Fracture Stabilization

  1. Fracture instability, especially long bone, can compromise effective patient resuscitation due to ongoing hemorrhage, continued soft tissue damage and respiratory splinting from increased pain. This leads to increased cytokine release, inflammatory response, and shock.12-15 Early stabilization of femoral shaft fractures is associated with decreased pulmonary complications (including acute respiratory distress syndrome), ICU time, hospital days and mortality and others.16-19  Long bone stabilization is an important part of early damage control surgery by stabilizing both anatomy and physiology, and is required in the setting of a temporary shunting or definitive vascular repair. Splinting may be the only far-forward option for fracture stabilization and affords the receiving surgeon the greatest number of surgical options. Splinting also may be the most appropriate intervention for low energy fractures and those in the upper extremity and distal lower extremity such as wrist, hand, humerus, elbow, ankle, and foot fractures. An appropriate splint can be effective in temporizing any suspected or known fracture or soft tissue injury until more appropriate stabilization or imaging is available.

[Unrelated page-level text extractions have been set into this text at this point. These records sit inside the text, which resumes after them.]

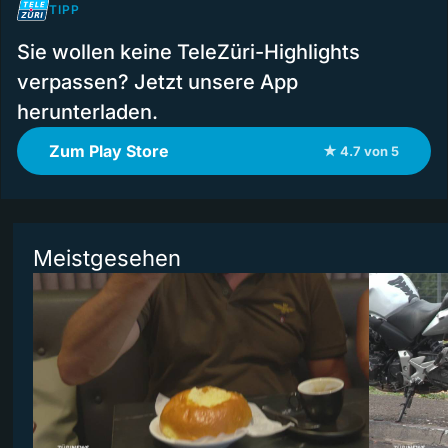
TIPP
Sie wollen keine TeleZüri-Highlights
verpassen? Jetzt unsere App
herunterladen.
Zum Play Store
★ 4.7 von 5
Meistgesehen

  2. Open wounds should be addressed first and the status of the underlying wound as well as the date and time of the most recent debridement and irrigation should be documented on the splint itself. If the patient is to be transported, splints must be suitable for the mode of transportation and acceptable within limits of passenger space. Caution should be utilized so splints are not constrictive/circumferential or predispose to compartment syndrome, especially prior to long evacuations. Splints should immobilize the joint above and below the fracture and should have adequate padding at pressure points to prevent soft tissue injury. Splints are intended to limit further injury and are not meant to be definitive treatment. Anatomic reduction may not be possible or necessary for initial splinting of fractures, but a restoration of overall length and alignment of the limb should be sought. A neurovascular exam, including assessing for compartment syndrome, should be documented pre- and post-splinting with or without reduction attempts, to confirm that perfusion and function remain intact after fracture manipulation.
  3. Finger and hand injuries may be immobilized with standard splinting methods. Forearm and elbow injuries are best splinted with a long arm posterior splint or a sugar-tong splint. Humerus and shoulder fractures are best immobilized using a sling and swathe or coaptation splint, ensuring there is enough padding at the axilla. Long leg splints for tibia fractures and below the knee splints for ankle and foot fractures provide adequate stability for transport. Ensure the splint padding allows access for limb compartment.